As Internet interfaces have evolved from text-based command lines to GUI, HTML markup-dependant web browsers to the CMS-run browser webspaces a contemporary Internet user utilizes, the individual human body has stopped being the structuring element of these virtual spaces; instead, the vocabulary and understanding of virtual space has morphed into a dense and urban one much closer to expansive and organic cities than global villages. The chapter combines Donald Norman’s theories on interface design with Gilles Deleuze and Félix Guattari’s work in A Thousand Plateaus in order to chronologically restructure the changes in organism–BwO relationships as reflected first in TRON and War Games through The Matrix and The Thirteenth Floor up until the recent TRON: Legacy.

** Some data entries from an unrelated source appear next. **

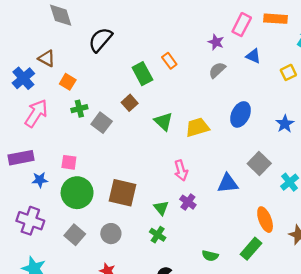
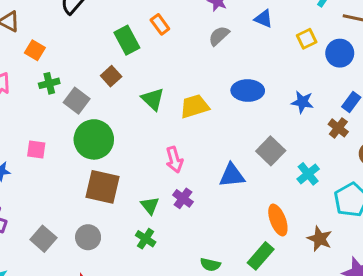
blue ellipse: (241, 114) -> (248, 91), turned 65
blue star: (285, 124) -> (302, 102), turned -30
green circle: (77, 193) -> (94, 139), moved

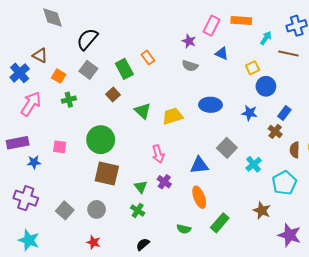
gray semicircle: (219, 36) -> (190, 66), turned -119
blue circle: (340, 53) -> (266, 86), moved
gray square: (77, 101) -> (88, 70), moved
orange ellipse: (278, 220) -> (199, 197), moved

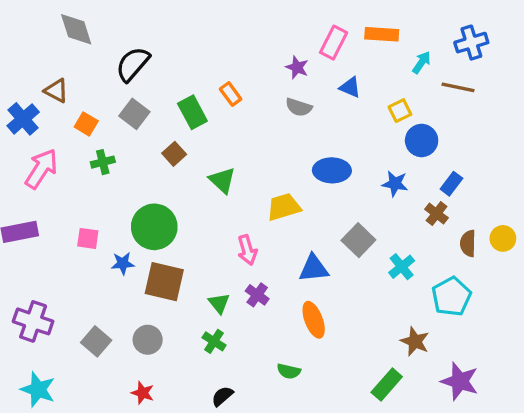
yellow trapezoid: (173, 116) -> (284, 207), moved
blue star: (34, 162) -> (123, 263), moved
green rectangle: (220, 223) -> (387, 385), moved

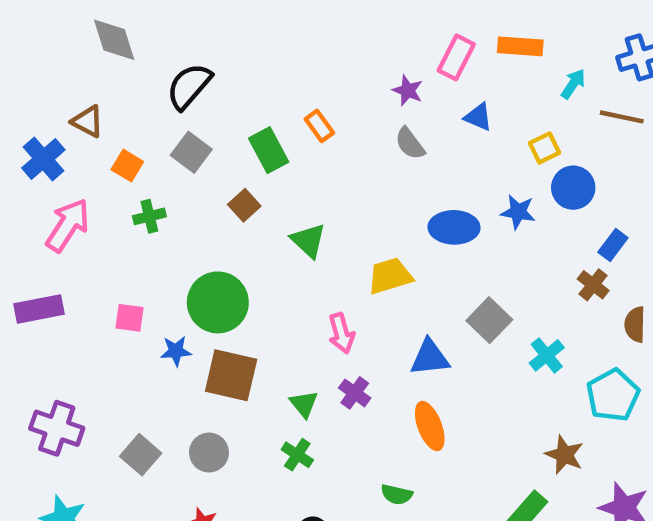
gray semicircle: (299, 107) -> (410, 143), turned 35
blue star: (395, 184) -> (518, 212), moved

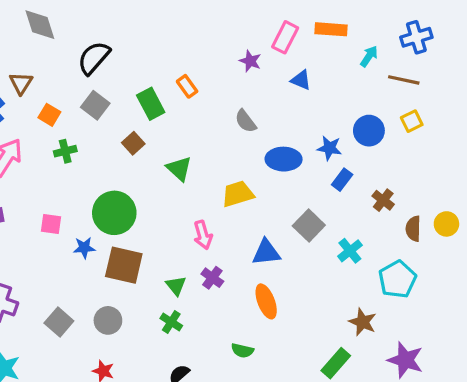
brown triangle: (88, 121) -> (21, 83), turned 35
gray semicircle: (410, 143) -> (246, 121), moved
yellow square: (545, 148) -> (412, 121), moved
blue rectangle: (613, 245) -> (342, 180), moved

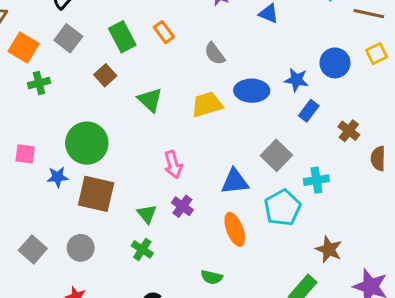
orange rectangle: (187, 86) -> (164, 32), moved
orange square: (49, 115) -> (24, 48), size x1.4
yellow trapezoid: (238, 194) -> (207, 105), moved
cyan cross: (350, 251) -> (316, 180), turned 30
cyan pentagon: (397, 279) -> (283, 208), moved

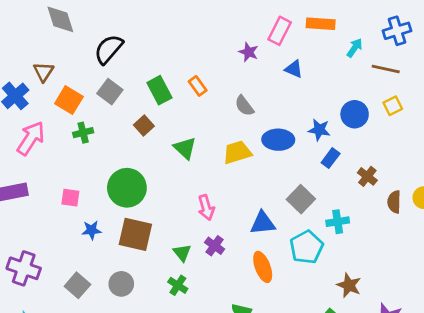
blue star: (58, 177) -> (92, 230), moved

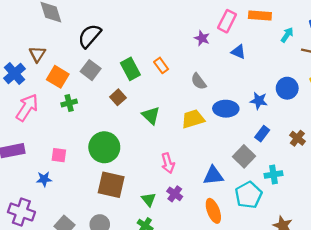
blue rectangle: (331, 158) -> (262, 134), moved
blue star: (92, 230) -> (44, 179), moved

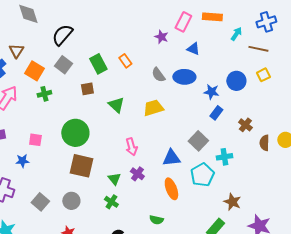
brown square: (118, 97) -> (87, 89), turned 32
blue ellipse: (226, 109) -> (184, 77), moved
blue rectangle: (262, 134) -> (216, 113), moved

The audience of Avatar is confronted with a posthuman cinema that highlights the end of human exceptionalism in both its plot and the digital tools/techniques (the Cameron-invented SimulCam, specifically) used to create the movie. Using Gilles Deleuze’s Difference and Repetition along with Lisa Purse’s and William Brown’s work in digital film theory, this chapter explains how the Uncanny Valley as well as Jean Baudrillard’s critiques in Simulation and Simulacra belong to an Internet usage long in the past. With analysis of Surrogates as further evidence, the instantly digitized bodies expressed within Avatar are an optimistic reflection of the increased technologizing of a modern movie audience that then generates the visual and semantic language(s) that a machinic audience demands.

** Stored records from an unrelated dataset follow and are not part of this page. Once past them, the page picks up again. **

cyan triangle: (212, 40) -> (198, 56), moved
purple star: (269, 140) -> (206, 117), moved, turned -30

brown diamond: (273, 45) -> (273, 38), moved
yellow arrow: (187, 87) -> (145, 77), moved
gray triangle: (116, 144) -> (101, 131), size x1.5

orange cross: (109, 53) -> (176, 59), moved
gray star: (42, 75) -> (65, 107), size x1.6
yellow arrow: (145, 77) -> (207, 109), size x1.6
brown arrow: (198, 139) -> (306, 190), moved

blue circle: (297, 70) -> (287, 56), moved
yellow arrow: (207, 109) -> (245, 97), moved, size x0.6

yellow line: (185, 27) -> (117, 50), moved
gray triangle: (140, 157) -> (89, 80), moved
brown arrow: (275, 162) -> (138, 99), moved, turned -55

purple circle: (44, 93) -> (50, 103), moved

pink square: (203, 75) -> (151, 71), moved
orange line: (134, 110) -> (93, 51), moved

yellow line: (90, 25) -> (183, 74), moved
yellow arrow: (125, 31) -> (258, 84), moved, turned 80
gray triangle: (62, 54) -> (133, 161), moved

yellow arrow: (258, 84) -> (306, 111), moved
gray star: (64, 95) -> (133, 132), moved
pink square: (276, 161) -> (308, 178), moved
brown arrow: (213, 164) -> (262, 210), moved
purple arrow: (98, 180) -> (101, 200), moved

Beginning with Manuel De Landa’s War in the Age of Intelligent Machines, this chapter considers the Internet’s history as a military technology and how the “citizen user” was at the front lines of hacking and shaping contemporary home computing and the Internet. War Games (1983) constructs its hacker protagonist, David Lightman, as saviour from the coming machine/Internet controlled apocalypse; likewise, in reaction to the Y2K scare, Neo in The Matrix trilogy (1999, 2003, 2003) is a hacker created to fight against a machine-led human catastrophe. However, after the Y2K non-catastrophe, users/audience members began to trust the Internet more, working/hacking co-operatively, living in tandem in movies like The Core (2003) and Swordfish (2001). Yet, the pervasiveness of the Internet in private and public infrastructures has made it, once again, a valuable military technology. As encouraged by Tony Stark’s Iron Man, the figure of the hacker presented in the three Iron Man (2008, 2010, 2013) films is an outdated model that encourages nationalism and simplified/physical post-human evolutions in a globalized and virtual world that has moved beyond the borders of both countries and flesh.